Xu Zhiyong helped found the New Citizens Movement, which at the time organized monthly dinners to discuss China's constitution and other legal issues.
Zhang Qingfang, Xu's attorney, said he was freed Saturday morning from a prison in Beijing. He said Xu was in good health, but had no further details to share.
It was not immediately clear if despite his release Xu's movement continued to be restricted. Authorities commonly place activists seen as politically sensitive under some form of house arrest to prevent them from speaking publicly. Xu could not be reached on his cellphone.
Xu was convicted in January 2014 of disrupting order in public places, a vaguely defined charge that activists say has been used to muzzle government critics.
Xu's arrest in 2013 and imprisonment was seen as dealing a major blow to the group's efforts to develop a socially conscious public aware of their rights as citizens to call for greater official accountability in anything from corruption to equal rights to education.

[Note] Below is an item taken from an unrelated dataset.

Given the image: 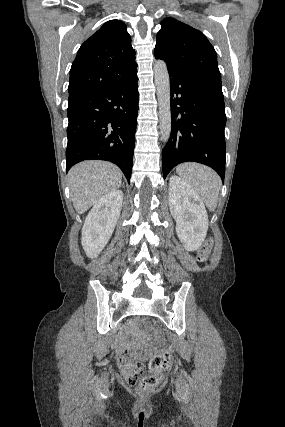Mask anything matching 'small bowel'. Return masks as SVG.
Returning <instances> with one entry per match:
<instances>
[{"label":"small bowel","mask_w":285,"mask_h":427,"mask_svg":"<svg viewBox=\"0 0 285 427\" xmlns=\"http://www.w3.org/2000/svg\"><path fill=\"white\" fill-rule=\"evenodd\" d=\"M124 345H125V340L123 339L120 343L119 349L121 350L122 348H124ZM119 363L125 368V371L127 374H131L134 372L132 363L127 357H120Z\"/></svg>","instance_id":"small-bowel-1"}]
</instances>
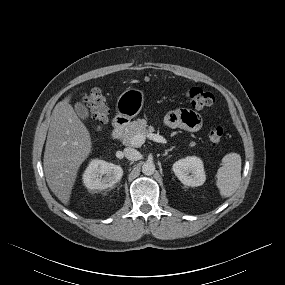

Xu and his supporters purposely kept the movement unstructured so as not to challenge the party's zero intolerance on organized movements. They downplayed any political appeals and championed causes that were in line with the party's own stated goals.
Still, Xu's fledgling campaign became a target after it inspired people across the country to gather for dinner parties to discuss social issues and occasionally to unfurl banners in public places in small rallies.
Several of his supporters had also been sentenced to prison in 2014 in prosecutions that raised concerns among Western governments and human rights groups. American and European diplomats made unsuccessful attempts to attend the trials.
The sentences, decried by other dissidents as excessively heavy, reflect the increasingly hard line that China's Communist Party has taken against political dissent, no matter how peacefully expressed or loosely organized. Party leaders have been wary of any independent social force with the potential to threaten the party's rule by mobilizing groups of people.